E AS INUNDAÇÕES SE REPETEM
Onde estão as autoridades brasileiras encarregadas de administrar calamidades públicas produzidas por eventos naturais? Os recentes acontecimentos registrados nas regiões serranas do Rio de Janeiro e em Minas Gerais (só para citar dois dos estados mais atingidos), em áreas por onde passam rios e em lugares densamente povoados onde as condições de segurança inexistem depõem contra essas autoridades. As áreas arrasadas pelas chuvas de verão dos últimos dois anos continuam em sua maioria devastadas, com as pessoas que ali moravam ainda desabrigadas ou sem um teto definitivo. Para complicar, as inundações ocorridas este ano (estão em curso), causaram mais dores, produziram mais mortes e desalojaram mais famílias de suas casas. Cidades que ficam em nível não compatível com o princípio da segurança das pessoas são arrasadas por enxurradas. Rios e córregos transbordam, prejudicam a atividade econômica dessas urbes e lançam ao desespero as famílias que moram nessas cidades.
Muito já foi comentado sobre o assunto. E muito ainda vai se falar. Vultosas verbas são liberadas para recuperação econômica e social, para construção de casas para abrigarem as pessoas vitimadas por esses acidentes climáticos. Mas no meio de tudo isso há uma classe de políticos corruptos que desviam as verbas, não constroem as casas para os desabrigados, e continuam impunes. Há uma legião de sugadores do dinheiro público encrustados nas esferas do Poder que habilmente enriquecem às custas da miséria da população castigada pelas intempéries.
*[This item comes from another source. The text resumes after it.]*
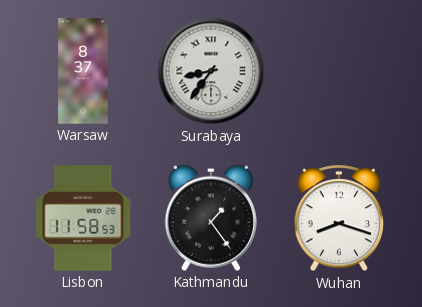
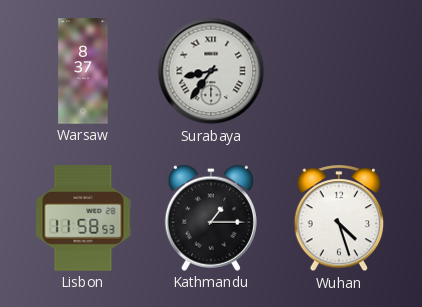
Kathmandu: 1:24 -> 1:15
Wuhan: 8:18 -> 4:27
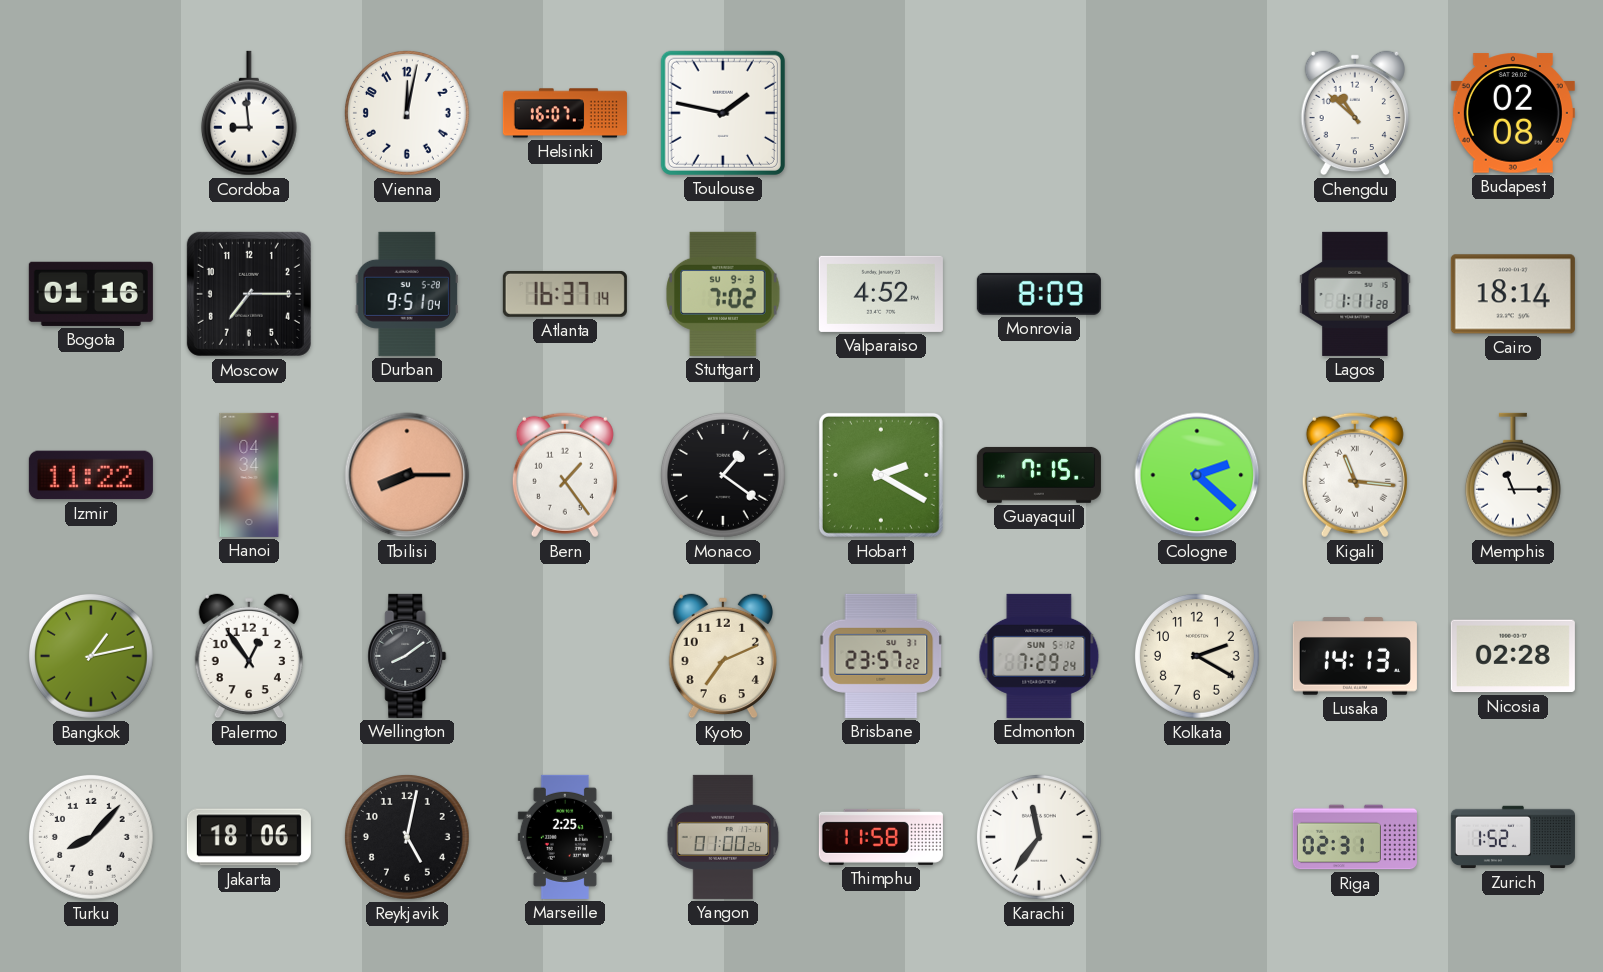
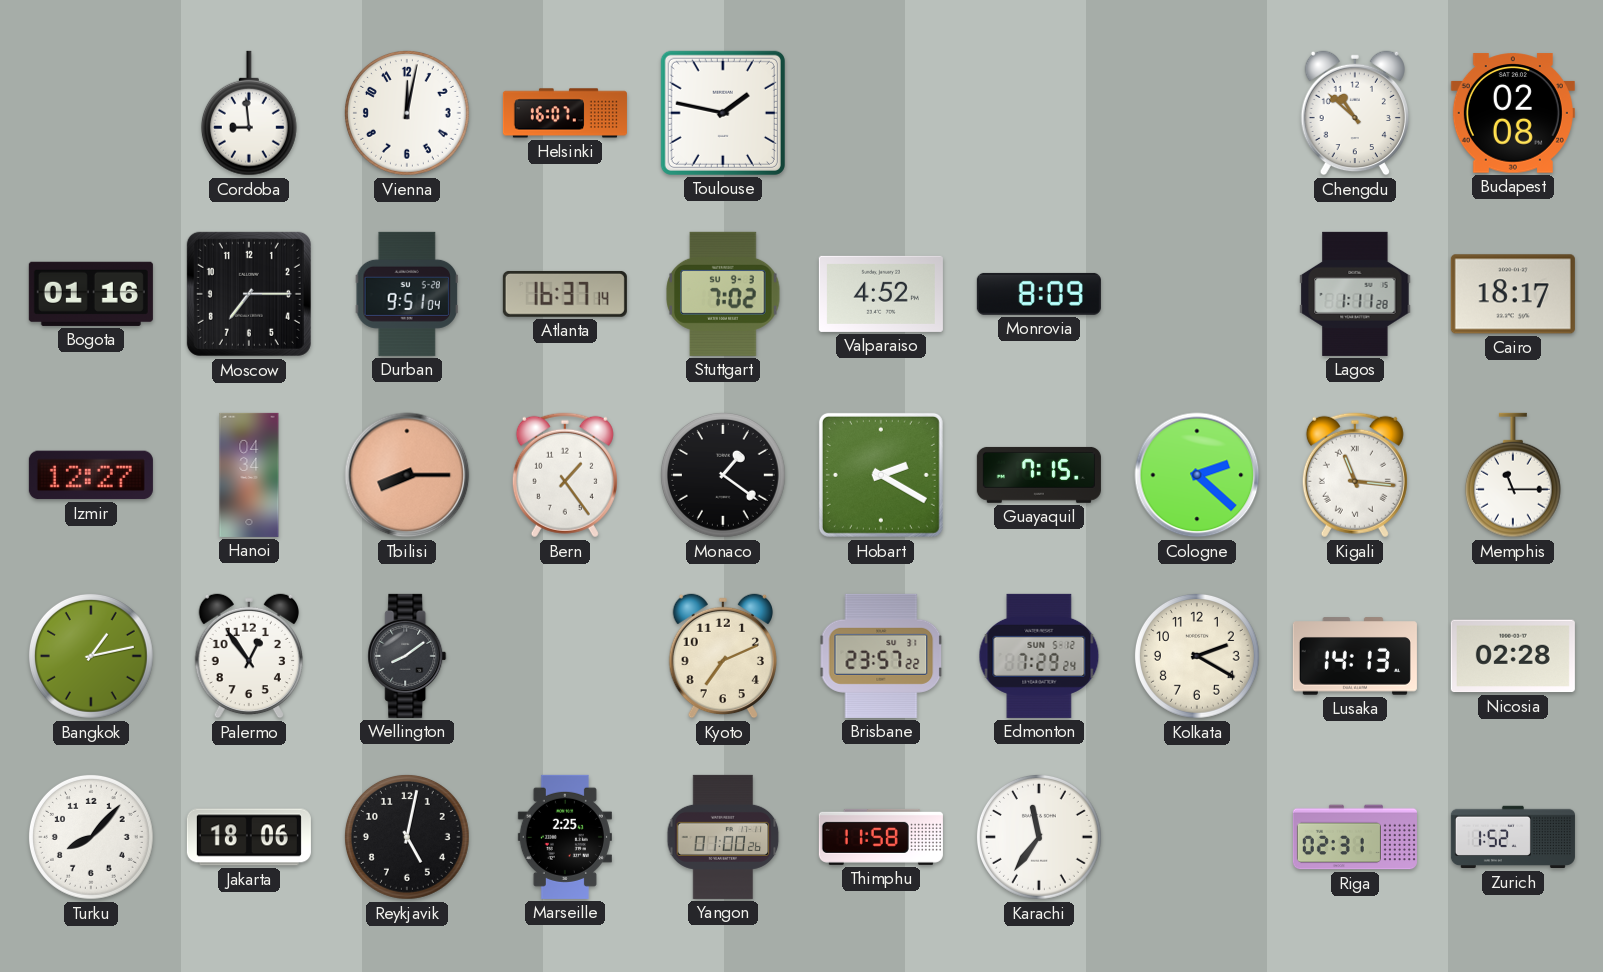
Cairo: 18:14 -> 18:17
Izmir: 11:22 -> 12:27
Há que se repensar o modelo de cidades em certas regiões do País. Há a necessidade de intervenções urgentes e rigorosas para reverter o quadro de miséria a que foram jogadas tantas pessoas nos estados acima aludidos e em outros sequer citados pela mídia. Mas há, sobretudo, a necessidade também urgente de se replanejar as cidades, remanejar os centros urbanos mais vulneráveis, importa dizer: transferir muitas dessas cidades para lugares mais seguros. Utopia? Não, seriedade no planejamento urbano e legislação mais severa para punir os responsáveis por tantas omissões ou descumprimento do dever de proteger as pessoas. Verbas se arranja, quando há a decisão política e a vontade de servir ao bem público.